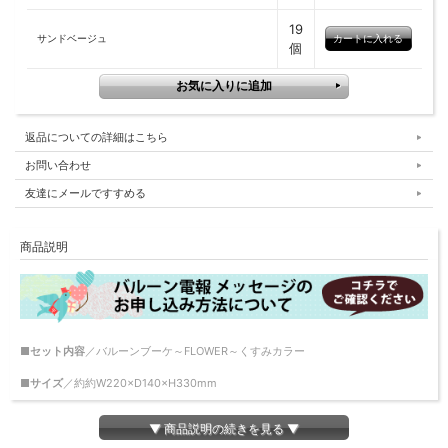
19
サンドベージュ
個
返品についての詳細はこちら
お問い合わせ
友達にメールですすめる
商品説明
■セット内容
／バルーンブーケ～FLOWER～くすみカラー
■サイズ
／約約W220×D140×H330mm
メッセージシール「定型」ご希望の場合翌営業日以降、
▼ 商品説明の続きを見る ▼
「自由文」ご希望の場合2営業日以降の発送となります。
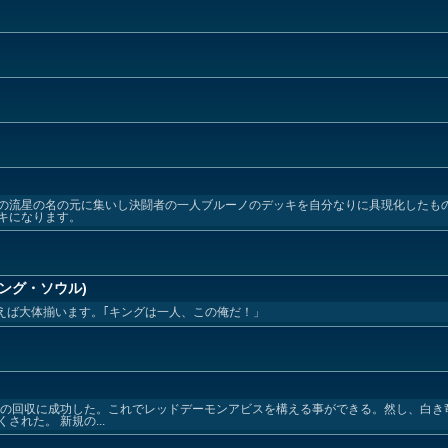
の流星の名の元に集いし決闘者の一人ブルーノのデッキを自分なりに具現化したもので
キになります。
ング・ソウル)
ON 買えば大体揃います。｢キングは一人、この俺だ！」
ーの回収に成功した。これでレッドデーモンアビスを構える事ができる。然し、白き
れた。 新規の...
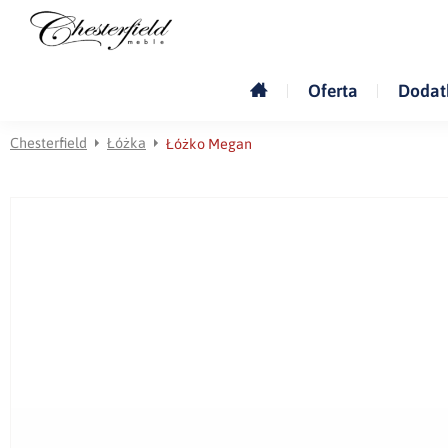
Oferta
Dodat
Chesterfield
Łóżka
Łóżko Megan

**********

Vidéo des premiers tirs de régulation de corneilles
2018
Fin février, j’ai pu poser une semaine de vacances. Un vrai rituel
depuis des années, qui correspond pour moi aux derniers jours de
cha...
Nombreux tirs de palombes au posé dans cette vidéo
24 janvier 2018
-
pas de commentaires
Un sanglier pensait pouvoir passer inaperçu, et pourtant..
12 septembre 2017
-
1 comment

**********

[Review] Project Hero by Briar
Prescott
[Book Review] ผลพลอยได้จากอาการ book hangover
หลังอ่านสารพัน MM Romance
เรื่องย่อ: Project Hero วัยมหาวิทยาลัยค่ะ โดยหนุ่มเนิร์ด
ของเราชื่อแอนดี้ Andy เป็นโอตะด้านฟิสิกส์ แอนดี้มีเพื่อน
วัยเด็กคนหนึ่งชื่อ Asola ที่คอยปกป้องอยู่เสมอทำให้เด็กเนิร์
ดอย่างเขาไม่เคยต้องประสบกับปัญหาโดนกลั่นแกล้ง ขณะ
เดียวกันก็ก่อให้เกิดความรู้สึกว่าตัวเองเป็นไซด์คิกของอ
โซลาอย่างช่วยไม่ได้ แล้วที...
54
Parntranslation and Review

**********

- _Work to complete_: Once you have located every line with the word "Review" in the material above, list those lines.

- _Solution for this task_:
[Review] Project Hero by Briar
[Book Review] ผลพลอยได้จากอาการ book hangover
Parntranslation and Review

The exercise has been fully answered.